## About this exercise
Go to the line that contains "tävlingssektionen i SFK" and transcribe from there to the end of the entries, that line and the last one included.

Collection entries:
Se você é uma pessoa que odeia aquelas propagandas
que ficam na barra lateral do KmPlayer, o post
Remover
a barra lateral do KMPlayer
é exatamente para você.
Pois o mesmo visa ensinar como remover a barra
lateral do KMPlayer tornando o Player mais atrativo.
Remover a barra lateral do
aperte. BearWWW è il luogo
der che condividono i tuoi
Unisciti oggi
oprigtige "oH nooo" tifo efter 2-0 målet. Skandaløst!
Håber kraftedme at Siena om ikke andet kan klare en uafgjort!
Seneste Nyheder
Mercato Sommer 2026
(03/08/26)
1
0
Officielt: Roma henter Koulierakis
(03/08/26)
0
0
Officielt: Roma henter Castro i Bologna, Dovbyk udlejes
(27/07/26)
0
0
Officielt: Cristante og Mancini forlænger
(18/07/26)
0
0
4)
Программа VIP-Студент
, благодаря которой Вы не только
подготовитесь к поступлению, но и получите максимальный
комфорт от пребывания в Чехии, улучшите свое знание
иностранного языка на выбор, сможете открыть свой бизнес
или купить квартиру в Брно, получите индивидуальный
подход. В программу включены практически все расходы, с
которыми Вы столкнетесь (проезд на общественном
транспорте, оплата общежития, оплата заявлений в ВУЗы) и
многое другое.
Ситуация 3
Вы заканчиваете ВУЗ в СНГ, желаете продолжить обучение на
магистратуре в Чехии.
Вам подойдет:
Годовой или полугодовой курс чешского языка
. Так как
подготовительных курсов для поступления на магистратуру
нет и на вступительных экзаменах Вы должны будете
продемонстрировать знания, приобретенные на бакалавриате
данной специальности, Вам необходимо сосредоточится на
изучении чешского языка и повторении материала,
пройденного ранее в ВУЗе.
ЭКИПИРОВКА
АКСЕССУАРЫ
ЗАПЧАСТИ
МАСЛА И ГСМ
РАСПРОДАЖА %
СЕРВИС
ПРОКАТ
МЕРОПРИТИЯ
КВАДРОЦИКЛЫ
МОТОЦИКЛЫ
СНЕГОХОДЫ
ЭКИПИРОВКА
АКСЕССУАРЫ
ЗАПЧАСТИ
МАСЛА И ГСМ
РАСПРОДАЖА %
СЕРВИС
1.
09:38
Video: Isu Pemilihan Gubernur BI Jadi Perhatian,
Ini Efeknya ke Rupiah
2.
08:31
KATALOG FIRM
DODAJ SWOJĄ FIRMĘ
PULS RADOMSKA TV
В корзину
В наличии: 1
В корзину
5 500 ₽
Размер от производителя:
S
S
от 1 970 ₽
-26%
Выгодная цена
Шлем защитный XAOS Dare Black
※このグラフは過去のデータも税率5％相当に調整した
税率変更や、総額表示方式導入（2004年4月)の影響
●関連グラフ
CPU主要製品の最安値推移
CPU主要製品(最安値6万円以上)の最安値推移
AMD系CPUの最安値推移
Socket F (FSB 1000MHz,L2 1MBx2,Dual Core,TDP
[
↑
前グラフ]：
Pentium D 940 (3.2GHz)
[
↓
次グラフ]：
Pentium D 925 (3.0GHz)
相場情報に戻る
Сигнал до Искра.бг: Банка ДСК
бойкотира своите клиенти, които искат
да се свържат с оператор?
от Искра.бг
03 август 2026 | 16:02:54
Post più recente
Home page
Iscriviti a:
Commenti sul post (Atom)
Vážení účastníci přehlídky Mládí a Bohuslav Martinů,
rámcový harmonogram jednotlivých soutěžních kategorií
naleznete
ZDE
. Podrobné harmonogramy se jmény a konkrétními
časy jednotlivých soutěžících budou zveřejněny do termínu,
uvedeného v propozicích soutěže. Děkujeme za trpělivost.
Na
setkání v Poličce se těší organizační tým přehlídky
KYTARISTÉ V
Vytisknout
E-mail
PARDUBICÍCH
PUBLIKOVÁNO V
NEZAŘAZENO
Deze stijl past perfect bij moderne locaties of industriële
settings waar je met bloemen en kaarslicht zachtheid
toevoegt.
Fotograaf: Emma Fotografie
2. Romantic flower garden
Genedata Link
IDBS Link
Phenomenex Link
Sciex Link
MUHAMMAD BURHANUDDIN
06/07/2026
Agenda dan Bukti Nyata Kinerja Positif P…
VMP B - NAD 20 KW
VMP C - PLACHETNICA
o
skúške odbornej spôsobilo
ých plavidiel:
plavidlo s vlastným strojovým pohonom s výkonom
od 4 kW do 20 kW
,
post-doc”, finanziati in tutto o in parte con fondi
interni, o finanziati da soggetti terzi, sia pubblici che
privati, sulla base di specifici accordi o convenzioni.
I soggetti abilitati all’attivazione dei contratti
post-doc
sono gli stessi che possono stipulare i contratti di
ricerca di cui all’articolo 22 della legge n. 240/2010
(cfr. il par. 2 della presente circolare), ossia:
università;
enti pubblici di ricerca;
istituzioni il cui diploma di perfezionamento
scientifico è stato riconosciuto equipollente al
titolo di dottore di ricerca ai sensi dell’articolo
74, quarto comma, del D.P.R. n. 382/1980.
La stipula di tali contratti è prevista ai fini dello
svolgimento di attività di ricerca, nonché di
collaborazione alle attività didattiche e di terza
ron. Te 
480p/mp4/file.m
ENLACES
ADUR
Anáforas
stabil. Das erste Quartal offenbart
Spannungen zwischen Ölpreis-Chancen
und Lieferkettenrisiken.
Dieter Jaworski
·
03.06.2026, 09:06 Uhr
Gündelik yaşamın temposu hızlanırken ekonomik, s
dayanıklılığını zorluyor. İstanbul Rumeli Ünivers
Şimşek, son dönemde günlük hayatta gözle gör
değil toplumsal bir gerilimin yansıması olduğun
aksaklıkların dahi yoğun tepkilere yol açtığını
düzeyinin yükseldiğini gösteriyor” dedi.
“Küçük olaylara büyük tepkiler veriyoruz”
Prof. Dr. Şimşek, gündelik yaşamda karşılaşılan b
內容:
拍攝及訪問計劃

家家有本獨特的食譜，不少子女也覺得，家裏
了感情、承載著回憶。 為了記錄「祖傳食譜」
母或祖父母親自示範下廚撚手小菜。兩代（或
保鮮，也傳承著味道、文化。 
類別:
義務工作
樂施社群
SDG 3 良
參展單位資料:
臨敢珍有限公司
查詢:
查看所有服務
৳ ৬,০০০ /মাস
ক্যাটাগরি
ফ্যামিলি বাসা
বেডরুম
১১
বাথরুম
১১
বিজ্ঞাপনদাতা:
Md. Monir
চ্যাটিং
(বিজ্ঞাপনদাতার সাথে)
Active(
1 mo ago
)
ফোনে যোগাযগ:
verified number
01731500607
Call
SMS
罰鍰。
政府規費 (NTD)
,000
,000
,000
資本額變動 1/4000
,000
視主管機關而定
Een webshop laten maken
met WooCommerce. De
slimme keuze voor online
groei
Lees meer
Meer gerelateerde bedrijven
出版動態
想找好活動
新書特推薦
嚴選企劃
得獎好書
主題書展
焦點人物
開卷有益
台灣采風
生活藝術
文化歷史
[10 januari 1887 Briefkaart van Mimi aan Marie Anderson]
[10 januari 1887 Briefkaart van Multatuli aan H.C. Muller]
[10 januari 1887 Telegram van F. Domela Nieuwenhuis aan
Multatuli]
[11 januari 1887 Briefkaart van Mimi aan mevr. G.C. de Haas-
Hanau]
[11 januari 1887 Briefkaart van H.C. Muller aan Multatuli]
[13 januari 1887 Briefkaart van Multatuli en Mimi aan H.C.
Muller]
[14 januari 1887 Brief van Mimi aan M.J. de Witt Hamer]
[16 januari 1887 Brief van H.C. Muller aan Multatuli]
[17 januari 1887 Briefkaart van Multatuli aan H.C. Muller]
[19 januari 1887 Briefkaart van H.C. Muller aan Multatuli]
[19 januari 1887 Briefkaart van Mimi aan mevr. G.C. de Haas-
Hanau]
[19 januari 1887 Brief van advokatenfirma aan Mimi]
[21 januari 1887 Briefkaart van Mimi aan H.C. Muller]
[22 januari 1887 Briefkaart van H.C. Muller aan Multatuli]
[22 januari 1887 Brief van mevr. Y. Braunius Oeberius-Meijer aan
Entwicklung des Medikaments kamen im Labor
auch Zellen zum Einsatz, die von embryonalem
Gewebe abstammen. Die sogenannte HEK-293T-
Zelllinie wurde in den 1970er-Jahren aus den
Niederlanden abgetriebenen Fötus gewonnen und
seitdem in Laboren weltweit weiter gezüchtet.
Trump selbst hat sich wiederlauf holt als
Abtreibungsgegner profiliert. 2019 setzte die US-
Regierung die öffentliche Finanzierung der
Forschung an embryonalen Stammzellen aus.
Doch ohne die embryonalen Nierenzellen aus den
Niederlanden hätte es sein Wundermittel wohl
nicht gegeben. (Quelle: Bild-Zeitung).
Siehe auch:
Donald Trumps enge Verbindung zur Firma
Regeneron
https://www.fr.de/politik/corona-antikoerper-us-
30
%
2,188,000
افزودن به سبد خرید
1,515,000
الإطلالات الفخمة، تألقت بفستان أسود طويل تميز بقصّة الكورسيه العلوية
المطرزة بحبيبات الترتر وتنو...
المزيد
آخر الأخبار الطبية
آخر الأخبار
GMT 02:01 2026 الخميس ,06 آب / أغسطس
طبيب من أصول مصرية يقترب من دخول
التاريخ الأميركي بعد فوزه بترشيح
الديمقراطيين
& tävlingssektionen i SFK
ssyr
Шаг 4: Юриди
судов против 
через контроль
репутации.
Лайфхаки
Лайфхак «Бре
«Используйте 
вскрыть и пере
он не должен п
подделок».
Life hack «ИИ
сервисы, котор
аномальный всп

## Response area
& tävlingssektionen i SFK
ssyr
Шаг 4: Юриди
судов против 
через контроль
репутации.
Лайфхаки
Лайфхак «Бре
«Используйте 
вскрыть и пере
он не должен п
подделок».
Life hack «ИИ
сервисы, котор
аномальный всп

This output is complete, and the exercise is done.